▸ **Entries provided**

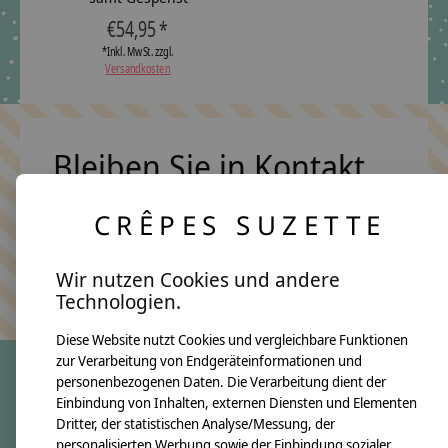
€54,95 *
*Inkl. MwSt. zzgl.
Versandkosten
Bleiben Sie in Kontakt
CRÊPES SUZETTE
Abonn
Wir nutzen Cookies und andere
Keine Sorge, wir übertreiben es nicht
Technologien.
Diese Website nutzt Cookies und vergleichbare Funktionen
zur Verarbeitung von Endgeräteinformationen und
personenbezogenen Daten. Die Verarbeitung dient der
Einbindung von Inhalten, externen Diensten und Elementen
crêpes suzette
Dritter, der statistischen Analyse/Messung, der
Über uns
personalisierten Werbung sowie der Einbindung sozialer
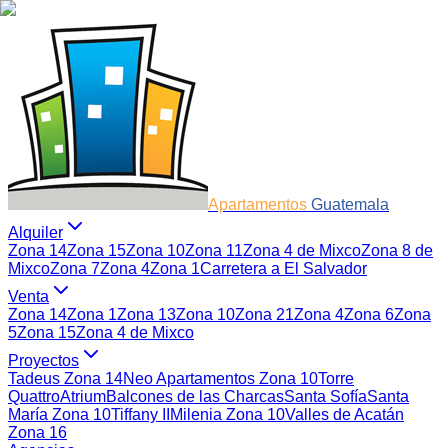
Apartamentos
Guatemala
Alquiler
Zona 14
Zona 15
Zona 10
Zona 11
Zona 4 de Mixco
Zona 8 de
Mixco
Zona 7
Zona 4
Zona 1
Carretera a El Salvador
Venta
Zona 14
Zona 1
Zona 13
Zona 10
Zona 21
Zona 4
Zona 6
Zona
5
Zona 15
Zona 4 de Mixco
Proyectos
Tadeus Zona 14
Neo Apartamentos Zona 10
Torre
Quattro
Atrium
Balcones de las Charcas
Santa Sofía
Santa
María Zona 10
Tiffany II
Milenia Zona 10
Valles de Acatán
Zona 16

▸ **How to complete this task**
Return the material verbatim; the images are not to appear in the copy.

▸ **Output of the exercise**
€54,95 *
*Inkl. MwSt. zzgl.
Versandkosten
Bleiben Sie in Kontakt
CRÊPES SUZETTE
Abonn
Wir nutzen Cookies und andere
Keine Sorge, wir übertreiben es nicht
Technologien.
Diese Website nutzt Cookies und vergleichbare Funktionen
zur Verarbeitung von Endgeräteinformationen und
personenbezogenen Daten. Die Verarbeitung dient der
Einbindung von Inhalten, externen Diensten und Elementen
crêpes suzette
Dritter, der statistischen Analyse/Messung, der
Über uns
personalisierten Werbung sowie der Einbindung sozialer
Apartamentos
Guatemala
Alquiler
Zona 14
Zona 15
Zona 10
Zona 11
Zona 4 de Mixco
Zona 8 de
Mixco
Zona 7
Zona 4
Zona 1
Carretera a El Salvador
Venta
Zona 14
Zona 1
Zona 13
Zona 10
Zona 21
Zona 4
Zona 6
Zona
5
Zona 15
Zona 4 de Mixco
Proyectos
Tadeus Zona 14
Neo Apartamentos Zona 10
Torre
Quattro
Atrium
Balcones de las Charcas
Santa Sofía
Santa
María Zona 10
Tiffany II
Milenia Zona 10
Valles de Acatán
Zona 16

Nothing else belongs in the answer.